Cosatu at a crossroads
Labour federation Cosatu is at a crossroads. It is easy to misread the ideological contestation within the country's largest trade union movement as a mere extension of the continuing power struggle within Cosatu's ally, the ANC.
But what the federation and its affiliates are faced with is much more fundamental than whether President Jacob Zuma will be more suitable to lead the ANC beyond 2012 than, say, his deputy, Kgalema Motlanthe, businessman Cyril Ramaphosa or Human Settlements Minister Tokyo Sexwale.
As they celebrated Workers' Day yesterday, Cosatu leaders would have gone out of their way to demonstrate that unity was still strong within their ranks.
But sceptics would argue that the manner in which Cosatu and the ANC alliance leaders were deployed to various rallies yesterday reflected the divisions as the ANC's elective conference in Mangaung gets closer.
They would ask why, at what was billed as the "national rally" in Bloemfontein, Cosatu wasn't represented by its most prominent official, general secretary Zwelinzima Vavi.
Instead, president Sdumo Dlamini, the second-most powerful leader in Cosatu, shared the stage with Zuma and SACP general secretary Blade Nzimande.
Could this have something to do with the claim in various media that Vavi and Dlamini hold different opinions about whether the trade union movement should back Zuma's bid for a second term?
Perhaps.
But to reduce the differences in Cosatu to a personality clash between its president and its general secretary would be to grossly downplay the policy choices confronting the trade union giant.
Eighteen years into democracy, the union movement finds itself in a difficult conversation with itself about its future and its relationship with the ruling party.
With two years to go before South Africa reaches 20 years as a free and non-racial society, organised labour has to ask itself if the alliance with the ruling party has been of benefit to the working class and whether, if it continues in its current form, it will bring about the radical economic changes Cosatu would like to see.
The majority of Cosatu affiliates seem in agreement that the alliance with the ANC and the SACP should continue, but there is disagreement on how it should be configured going forward.
As they stand at the crossroads, unions such as the National Union of Metalworkers of SA are agitating for a left turn, arguing that trade unionists should swell the ranks of the ruling party and ensure that their leaders dominate in the new ANC national executive committee that will be elected in Mangaung.
This approach also involves removing from the NEC those leaders perceived to promote the conservative and pro-business economic policies preferred by government for the past 18 years.
It is a strategy that the labour federation adopted in the run-up to the ANC's Polokwane conference five years ago. It failed spectacularly, largely because the federation's leaders were so consumed by their efforts to ensure a Zuma victory that they neglected to ensure that worker leaders made it onto the NEC.

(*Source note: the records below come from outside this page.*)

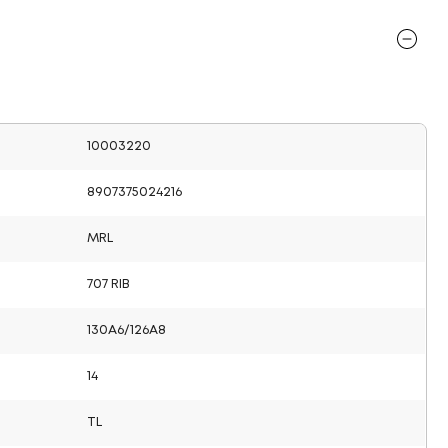
10003220
8907375024216
MRL
707 RIB
130A6/126A8
14
TL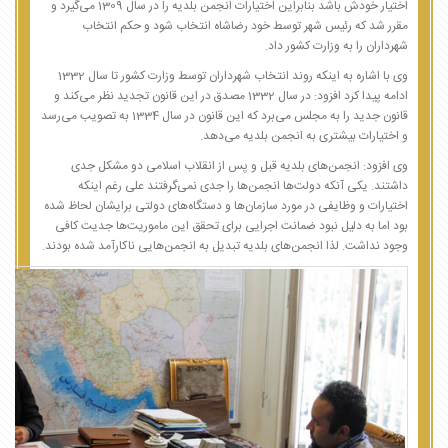
اختیار خودش باشد بنابراین اختیارات انجمن بلدیه را در سال 1309 می‌گیرد و
مقرر شد که رئیس شهر توسط خود رضاشاه انتخاب شود و حکم انتخاب
شهرداران را به وزارت کشور داد.
وی با اشاره به اینکه روند انتخاب شهرداران توسط وزارت کشور تا سال 1332
ادامه پیدا کرد افزود: در سال 1332 مصدق در این قانون تجدید نظر می‌کند و
قانون جدید را به مجلس می‌برد که این قانون در سال 1334 به تصویب می‌رسد
و اختیارات بیشتری به انجمن بلدیه می‌دهد.
وی افزود: انجمن‌های بلدیه قبل و پس از انقلاب اسلامی دو مشکل جدی
داشتند. یکی آنکه دولت‌ها انجمن‌ها را جدی نمی‌گرفتند علی رغم اینکه
اختیارات و وظایفی در مورد سازمان‌ها و دستگاه‌های دولتی برایشان لحاظ شده
بود اما به دلیل نبود ضمانت اجرایی برای تحقق این ماموریت‌ها جدیت کافی
وجود نداشت. لذا انجمن‌های بلدیه تبدیل به انجمن‌هایی ناکارآمد شده بودند.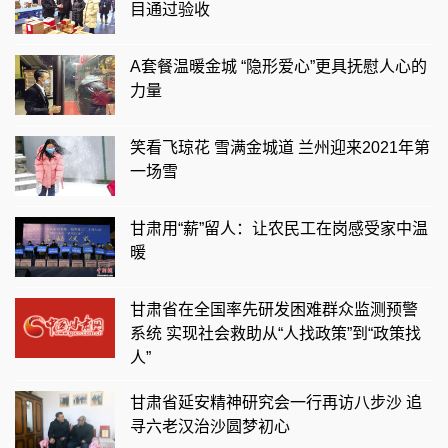
目通过验收
A套餐温暖金城 “隐形爱心”更具抚慰人心的
力量
笑看飞琼花 雪满金城道 兰州迎来2021年第
一场雪
甘肃用“薪”留人：让农民工在岗感受家中温
暖
甘肃省在全国率先研发困难群众监测预警
系统 实现社会救助从“人找政策”到“政策找
人”
甘肃省延安精神研究会一行再访八步沙 追
寻六老汉治沙圆梦初心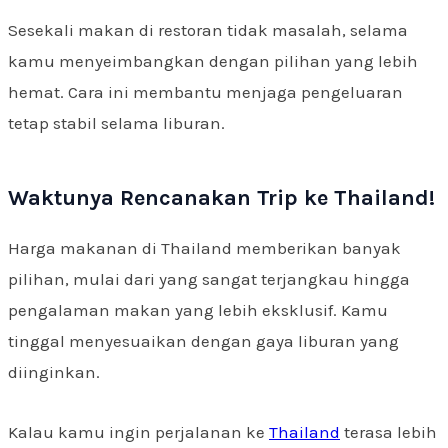
Sesekali makan di restoran tidak masalah, selama
kamu menyeimbangkan dengan pilihan yang lebih
hemat. Cara ini membantu menjaga pengeluaran
tetap stabil selama liburan.
Waktunya Rencanakan Trip ke Thailand!
Harga makanan di Thailand memberikan banyak
pilihan, mulai dari yang sangat terjangkau hingga
pengalaman makan yang lebih eksklusif. Kamu
tinggal menyesuaikan dengan gaya liburan yang
diinginkan.
Kalau kamu ingin perjalanan ke
Thailand
terasa lebih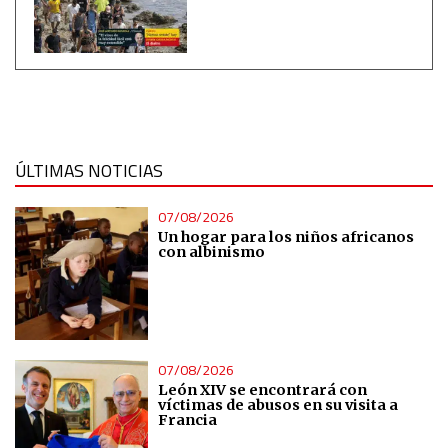
ÚLTIMAS NOTICIAS
07/08/2026
Un hogar para los niños africanos
con albinismo
07/08/2026
León XIV se encontrará con
víctimas de abusos en su visita a
Francia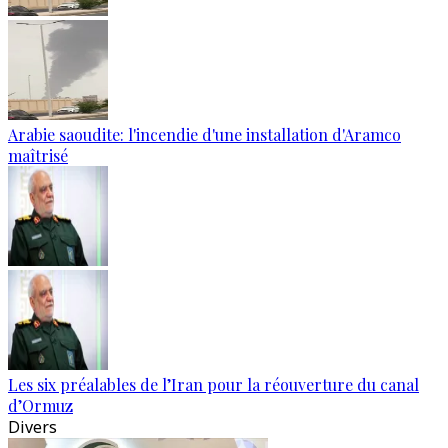
Arabie saoudite: l'incendie d'une installation d'Aramco
maîtrisé
Les six préalables de l’Iran pour la réouverture du canal
d’Ormuz
Divers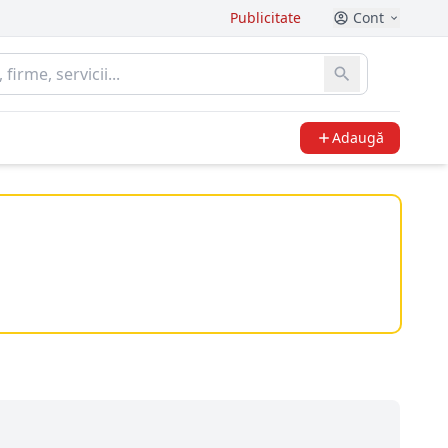
Publicitate
Cont
Adaugă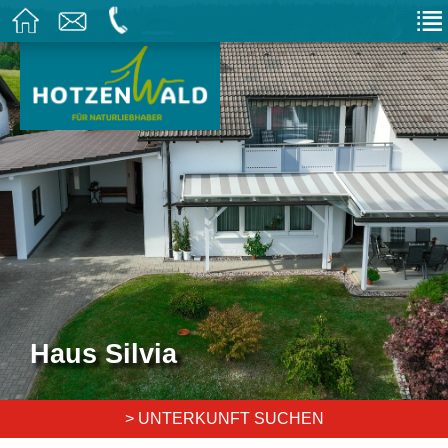
Haus Silvia
> UNTERKUNFT SUCHEN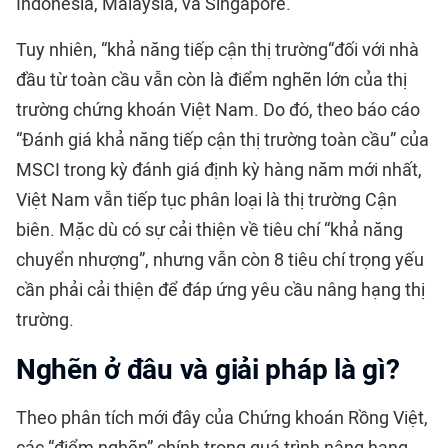
Indonesia, Malaysia, và Singapore.
Tuy nhiên, “khả năng tiếp cận thị trường“đối với nhà
đầu từ toàn cầu vẫn còn là điểm nghẽn lớn của thị
trường chứng khoán Việt Nam. Do đó, theo báo cáo
“Đánh giá khả năng tiếp cận thị trường toàn cầu” của
MSCI trong kỳ đánh giá định kỳ hàng năm mới nhất,
Việt Nam vẫn tiếp tục phân loại là thị trường Cận
biên. Mặc dù có sự cải thiện về tiêu chí “khả năng
chuyển nhượng”, nhưng vẫn còn 8 tiêu chí trọng yếu
cần phải cải thiện để đáp ứng yêu cầu nâng hạng thị
trường.
Nghẽn ở đâu và giải pháp là gì?
Theo phân tích mới đây của Chứng khoán Rồng Việt,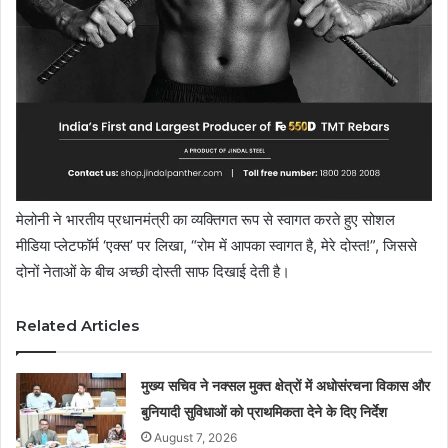
मेलोनी ने भारतीय प्रधानमंत्री का व्यक्तिगत रूप से स्वागत करते हुए सोशल
मीडिया प्लेटफॉर्म ‘एक्स’ पर लिखा, “रोम में आपका स्वागत है, मेरे दोस्त!”, जिससे
दोनों नेताओं के बीच अच्छी दोस्ती साफ दिखाई देती है।
Related Articles
मुख्य सचिव ने नक्सल मुक्त क्षेत्रों में अधोसंरचना विकास और
बुनियादी सुविधाओं को प्राथमिकता देने के दिए निर्देश
August 7, 2026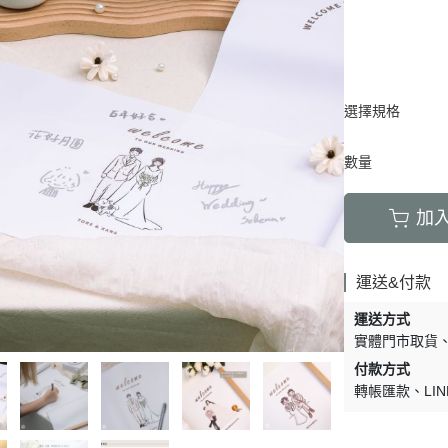
選擇規格
數量
加
運送&付款
運送方式
實體門市取貨
付款方式
轉帳匯款
LIN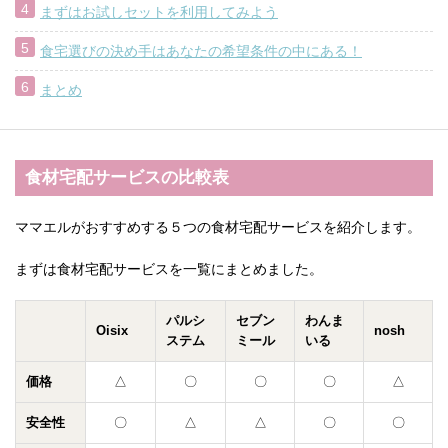
まずはお試しセットを利用してみよう
食宅選びの決め手はあなたの希望条件の中にある！
まとめ
食材宅配サービスの比較表
ママエルがおすすめする５つの食材宅配サービスを紹介します。
まずは食材宅配サービスを一覧にまとめました。
パルシ
セブン
わんま
Oisix
nosh
ステム
ミール
いる
価格
△
〇
〇
〇
△
安全性
〇
△
△
〇
〇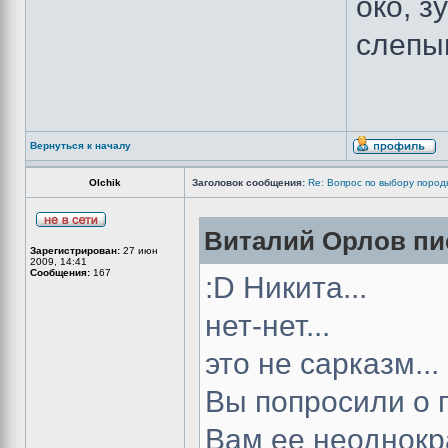
око, з
слепы
Вернуться к началу
Olchik
Заголовок сообщения:
Re: Вопрос по выбору пород
Виталий Орлов пис
Зарегистрирован:
27 июн
2009, 14:41
Сообщения:
167
:D Никита...
нет-нет...
это не сарказм...
Вы попросили о 
Вам ее неоднокр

This year, the strategy is likely to face stiff resistance from ANC members who resent what they call an attempt at "organisational capture" by Cosatu.
If the outcome of the Nelson Mandela metro ANC regional conference - at which a Cosatu-backed Zanoxolo Wayile failed to garner enough support to be nominated as challenger to incumbent chairman Nceba Faku - is anything to go by, the chances of this strategy succeeding are as non-existent as a Doctor Khumalo-coached Kaizer Chiefs winning the Premier Soccer League.
The Nelson Mandela metro, which encompasses Port Elizabeth, is a strong working-class base and if a unionist can't win an ANC election there what hope is there elsewhere in the country?
And then there are the likes of the National Union of Mineworkers and other Cosatu affiliates whose leaders are closely linked to the SACP leaders.
This group believes in continuing along the route Cosatu has taken for much of the past 18 years - forming tactical alliances with the key ANC leaders they consider to be more "progressive".
By backing particular leaders within the ruling party these unionists believe that labour's voice would carry more weight in the corridors of power once those they helped to win take office.
The experience of the last five years, however, shows that this approach, too, leads to a cul-de-sac.
Once in office, even those who are indebted to the federation for their political fortunes tend to say they are there by a "broader mandate" of the "broad church" and do not to represent "the narrow interests" of the labour movement.
There is also a tiny minority that is agitating for Cosatu to form a "Labour Party" and go it alone. These, however, are insignificant voices that are unlikely to gain momentum for at least another five years.
Besides, the experience of a number of trade union-backed labour parties in Southern Africa over the past 20 years has not been inspiring. They have tended to be as corrupt and undemocratic as the "nationalist" movements they sought to replace.
A more realistic option for Cosatu would be to revive the idea of an election pact with the ruling party. The problem all along has been that the labour movement tends to give a blank cheque to the ANC during elections. All it insists on is that a few of its former leaders are appointed to the cabinet and others made MPs.
To put an end to the love-hate relationship that has been the state of the alliance for the past 18 years, and given that Cosatu won't break away from pact, it is time the federation put the reconfiguration of the alliance back on the agenda to ensure it has a more meaningful voice.